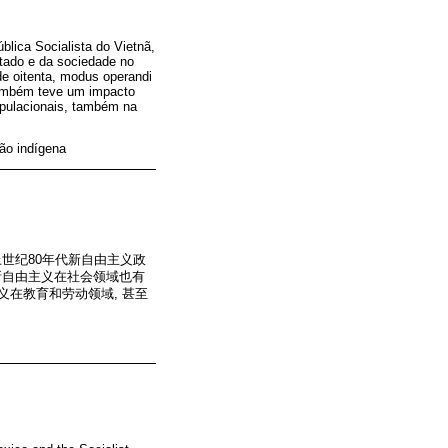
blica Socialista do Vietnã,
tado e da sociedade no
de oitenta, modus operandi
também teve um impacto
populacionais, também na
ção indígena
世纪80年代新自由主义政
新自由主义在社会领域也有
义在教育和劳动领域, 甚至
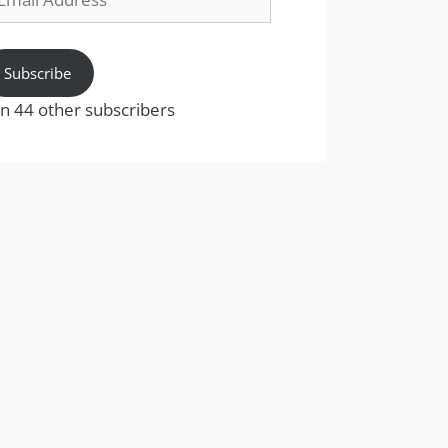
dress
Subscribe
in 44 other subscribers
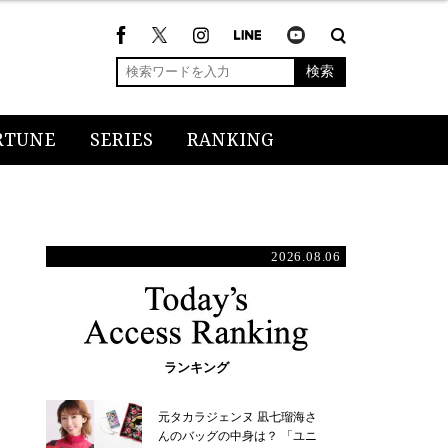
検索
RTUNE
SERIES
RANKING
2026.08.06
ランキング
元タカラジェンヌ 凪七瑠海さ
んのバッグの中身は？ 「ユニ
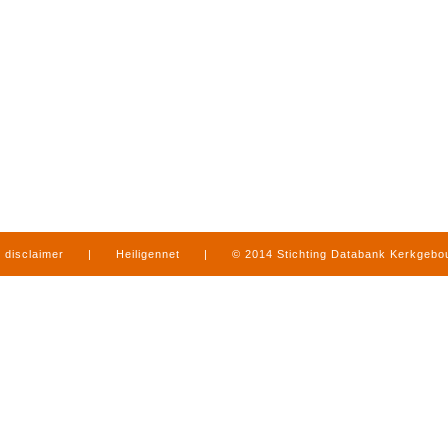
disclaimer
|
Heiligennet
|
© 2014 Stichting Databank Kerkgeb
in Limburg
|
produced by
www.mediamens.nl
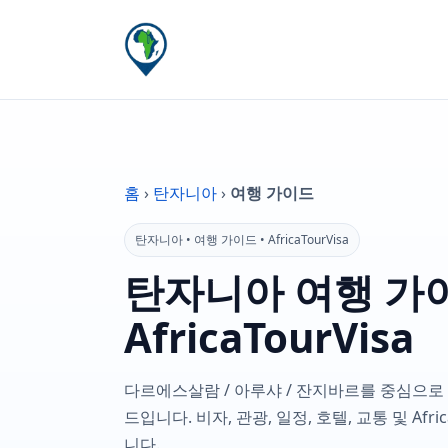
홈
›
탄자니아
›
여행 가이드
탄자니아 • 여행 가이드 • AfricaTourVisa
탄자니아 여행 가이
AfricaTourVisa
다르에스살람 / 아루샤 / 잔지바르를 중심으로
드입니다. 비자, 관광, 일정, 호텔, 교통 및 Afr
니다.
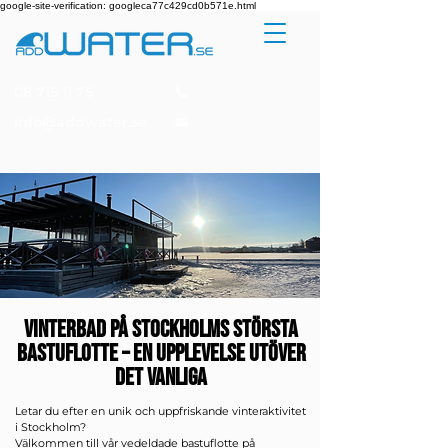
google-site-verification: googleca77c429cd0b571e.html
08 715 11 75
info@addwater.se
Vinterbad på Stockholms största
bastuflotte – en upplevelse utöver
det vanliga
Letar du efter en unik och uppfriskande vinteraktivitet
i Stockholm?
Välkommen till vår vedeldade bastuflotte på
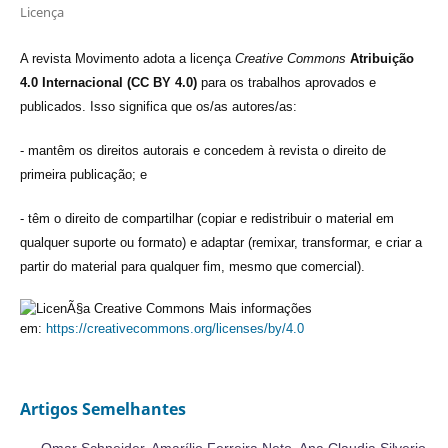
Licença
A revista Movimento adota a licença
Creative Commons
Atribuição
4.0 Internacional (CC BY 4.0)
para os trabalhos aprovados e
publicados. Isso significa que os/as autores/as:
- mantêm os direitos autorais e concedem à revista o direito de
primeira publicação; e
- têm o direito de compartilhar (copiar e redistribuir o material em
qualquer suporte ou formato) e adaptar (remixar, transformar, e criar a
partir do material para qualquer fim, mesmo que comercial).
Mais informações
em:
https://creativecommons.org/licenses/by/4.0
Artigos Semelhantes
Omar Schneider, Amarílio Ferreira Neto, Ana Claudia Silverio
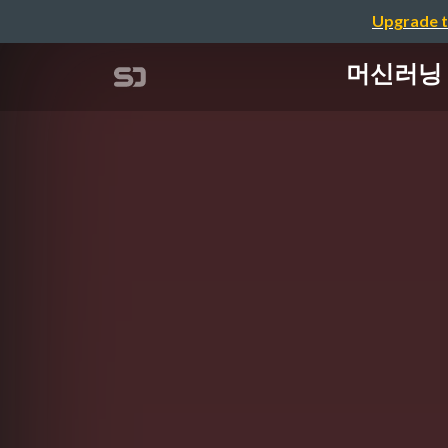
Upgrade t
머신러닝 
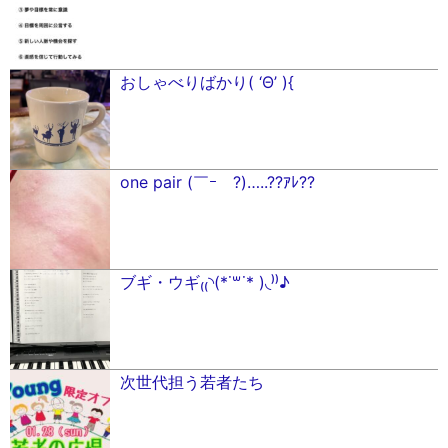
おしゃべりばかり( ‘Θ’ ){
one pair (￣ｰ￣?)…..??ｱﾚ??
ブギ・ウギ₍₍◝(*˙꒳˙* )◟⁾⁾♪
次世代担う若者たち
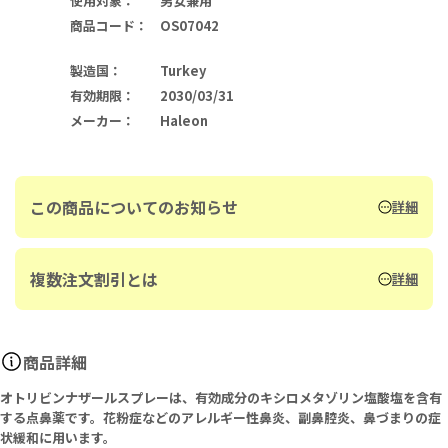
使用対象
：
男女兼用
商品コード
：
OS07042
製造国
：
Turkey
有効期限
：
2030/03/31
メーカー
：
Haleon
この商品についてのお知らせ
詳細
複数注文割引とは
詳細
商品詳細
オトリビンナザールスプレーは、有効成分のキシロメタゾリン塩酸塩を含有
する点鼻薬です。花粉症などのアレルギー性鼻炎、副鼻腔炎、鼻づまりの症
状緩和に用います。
+---+
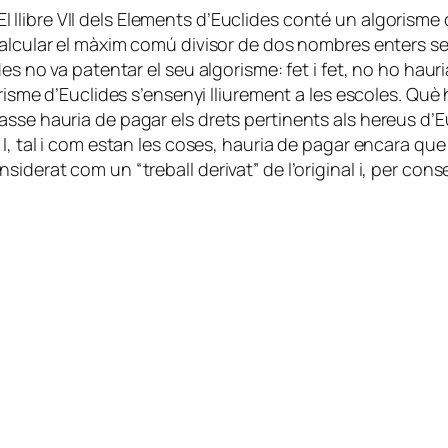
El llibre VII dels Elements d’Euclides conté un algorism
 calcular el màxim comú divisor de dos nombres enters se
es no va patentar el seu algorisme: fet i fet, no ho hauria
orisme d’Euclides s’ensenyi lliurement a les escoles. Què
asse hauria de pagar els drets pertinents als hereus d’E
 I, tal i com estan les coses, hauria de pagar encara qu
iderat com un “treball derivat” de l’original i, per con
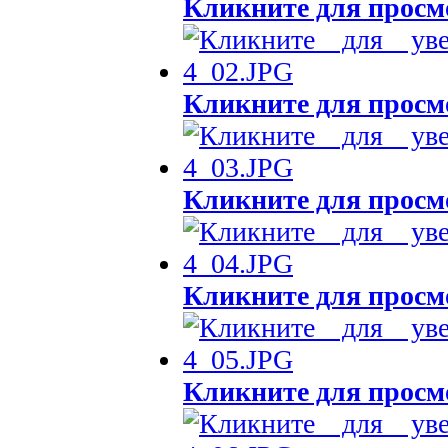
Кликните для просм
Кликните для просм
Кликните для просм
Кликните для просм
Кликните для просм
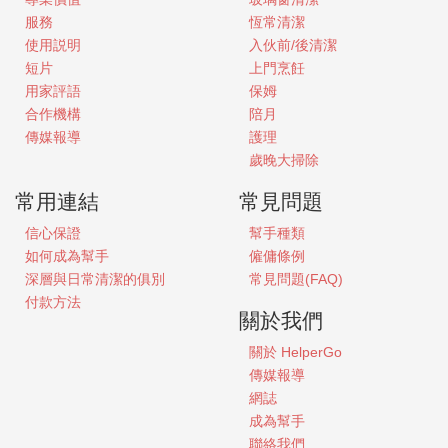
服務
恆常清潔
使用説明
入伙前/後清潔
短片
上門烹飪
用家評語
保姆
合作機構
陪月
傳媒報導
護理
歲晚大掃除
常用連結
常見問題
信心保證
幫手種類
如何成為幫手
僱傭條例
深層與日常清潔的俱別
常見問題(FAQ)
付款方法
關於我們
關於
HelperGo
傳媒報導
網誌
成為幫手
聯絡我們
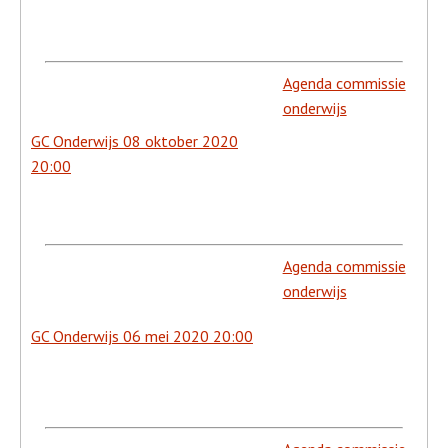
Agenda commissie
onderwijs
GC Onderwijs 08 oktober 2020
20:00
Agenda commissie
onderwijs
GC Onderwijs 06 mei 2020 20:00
+---+
■ WHAT TO DO
In the listing above, find the line containing "blica Socialista do" and the line containing "publicados. Isso significa". Print those two lines and every line between them exactly, with no pictures.

■ YOUR RESPONSE
blica Socialista do Vietnã,
tado e da sociedade no
de oitenta, modus operandi
também teve um impacto
populacionais, também na
ção indígena
世纪80年代新自由主义政
新自由主义在社会领域也有
义在教育和劳动领域, 甚至
dress
Subscribe
in 44 other subscribers
検索
RTUNE
SERIES
RANKING
2026.08.06
ランキング
元タカラジェンヌ 凪七瑠海さ
んのバッグの中身は？ 「ユニ
disclaimer
|
Heiligennet
|
© 2014 Stichting Databank Kerkgeb
in Limburg
|
produced by
www.mediamens.nl
홈
›
탄자니아
›
여행 가이드
탄자니아 • 여행 가이드 • AfricaTourVisa
탄자니아 여행 가이
AfricaTourVisa
다르에스살람 / 아루샤 / 잔지바르를 중심으로
드입니다. 비자, 관광, 일정, 호텔, 교통 및 Afr
니다.
google-site-verification: googleca77c429cd0b571e.html
08 715 11 75
info@addwater.se
Vinterbad på Stockholms största
bastuflotte – en upplevelse utöver
det vanliga
Letar du efter en unik och uppfriskande vinteraktivitet
i Stockholm?
Välkommen till vår vedeldade bastuflotte på
Licença
A revista Movimento adota a licença
Creative Commons
Atribuição
4.0 Internacional (CC BY 4.0)
para os trabalhos aprovados e
publicados. Isso significa que os/as autores/as:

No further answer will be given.